February 28th, 2024

Energy regulator reviewing CP Rail appeal over gas well responsibility

By COLLIN GALLANT on March 16, 2022.

A new well-head sits atop a long abandoned gas well in a parking lot next to S. Railway Street in Medicine Hat on Sept. 3, 2021. Work last fall to address leaking methane was performed under contract to Canadian Pacific Railway, but that company is disputing whether it is the party ultimately responsible.--NEWS FILE PHOTO


Alberta’s Energy Regulator is now considering an appeal by Canadian Pacific Railway, which argues it is not responsible for the cost to rework a leaking historic gas well in the middle of Medicine Hat.

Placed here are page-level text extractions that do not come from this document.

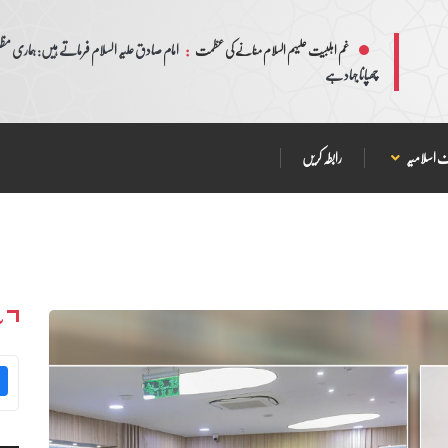
:
امام صادق علیہ السلام فرماتے ہیں: ہماری مظلم
غم اہلبیت علیہم السلام منانے کی عظمت
چھپانا جہاد ہے
 اسلامیہ
رابطہ کریں
س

The work, which featured a full-sized drilling rig parked in a commercial strip next to S. Railway Street last fall, was completed by Savannah Drilling under contract by the railway.

CP Rail was named as the entity responsible for the “Medicine Hat 18” well in a December 2020 decision by the AER to issue an environmental protection order, though the railroad appealed the decision last spring.

Submissions to the AER state the company’s position is the well, drilled in 1908, was transferred to related company Canadian Pacific Oil and Gas, some 50 years before it was rediscovered by city road crews realigning S. Railway Street in the late 1980s.

That other company was spun out of the railway corporation umbrella in the late 1990s, and became Encana, then Ovintiv and Cenovus Energy.

Those companies, or the City of Medicine Hat, which is a stated licence holder, should be considered the owner, the submission concludes.

Those three entities are registered parties to proceedings that opened Monday.

The city’s position is it was unknowingly made licence holder when utility officials reported the well’s existence to regulators as well as Canadian Pacific Oil and Gas and CP Rail officials 30 years ago.

At the time, states the city’s submission, it began monitoring the well in the interest of public safety, then in 2014 began investigating the ownership when the well was flagged at leaky elevated methane levels.

Cenovus sold its wells in the region en masse to Heritage Energy, but apparently not the specific well as, the city argues, it was mis-assigned to the city’s energy division.

A hearing on the subject scheduled was for earlier this year but was postponed. AER announced March 14 as the new date.

There is no immediate timetable for a decision.